38. True it is that section 144a of the Motor Vehicles Act speaks of the initiation of "proceedings for an offence" rather than the making of "the complaint", but it seems to me that this is a distinction without a difference. The present critical consideration is the statutory intendment as to the basis of dealing with categories of offence pursuant to section 102 of the Summary Procedure Act, by way of contrast with the statutory provisions related to matters processed in accordance with sections 49 and 51.
39. Moreover, such a conclusion is lent added force by the fact that section 278(1) of the Criminal Law Consolidation Act was expressly amended so as to excise reference to its application to felonies and misdemeanours and to render it generally applicable simply to "two or more offences" justiciable under that legislation. The Parliament plainly intended that the relevant court was to be empowered, on a common basis, to deal with all offences founded on the same facts or which form, or are part of, a series of offences of the same or a similar character. The only limitation, in the case of related summary offences, is that they arise from the same set of circumstances as a major indictable offence or from a series of circumstances of the same or a similar character.
40. I consider that Mr Brebner is patently correct when he contends that the legislature has thus drawn a clear distinction between those summary offences which are linked (in the manner indicated) with major indictable offences and those which are not. The very language employed in the statute preserves the concept espoused in Grow v Gefkin and Others (supra) and also recognised in R v D'Agostini (1987) 45 SASR 204 at 207.
41. There is simply no warrant, within the four corners of the current legislative scheme, for contending that, having stipulated for circumstances in which what would otherwise be dealt with as summary offences on complaint may be processed as if they were major indictable offences through the committal process to trial in a superior court, are, nevertheless, by implication, to remain subject to limitation provisions which are, in terms, restricted in application to proceedings initiated by complaint.
42. For the sake of completeness I should mention that Mr Mancini sought to contend that the provisions of sections 3 and 6 of the Juries Act prohibit the contemporaneous trial of major indictable offences and summary offences, an asserted circumstance from which he sought to derive some comfort in support of his contention that, somehow, section 52 of the Summary Procedure Act and section 144a of the Motor Vehicle Act remained applicable to proceedings commenced on information in conformity with subsection (3) of section 102 of the former statute.
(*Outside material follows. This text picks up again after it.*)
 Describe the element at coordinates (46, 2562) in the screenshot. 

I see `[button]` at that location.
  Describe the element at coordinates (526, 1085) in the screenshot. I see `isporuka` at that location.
All that need be said in that regard is that the definition of "criminal inquest" merely directs its attention to the trial of any indictable offence without in any sense attempting to modify section 102 of the Summary Procedure Act. That section clearly provides that a summary offence properly joined with a major indictable offence is to be dealt with according to the procedures applicable to the latter. To that extent it constitutes a qualification of the general provisions of the Juries Act and does not conflict with them.
43. Having regard to the reasoning which I have expressed I have concluded that there is no substance in the objections raised by Mr Mancini and I overrule them.
44. The accused will be arraigned on counts two to five inclusive and required to plead to them.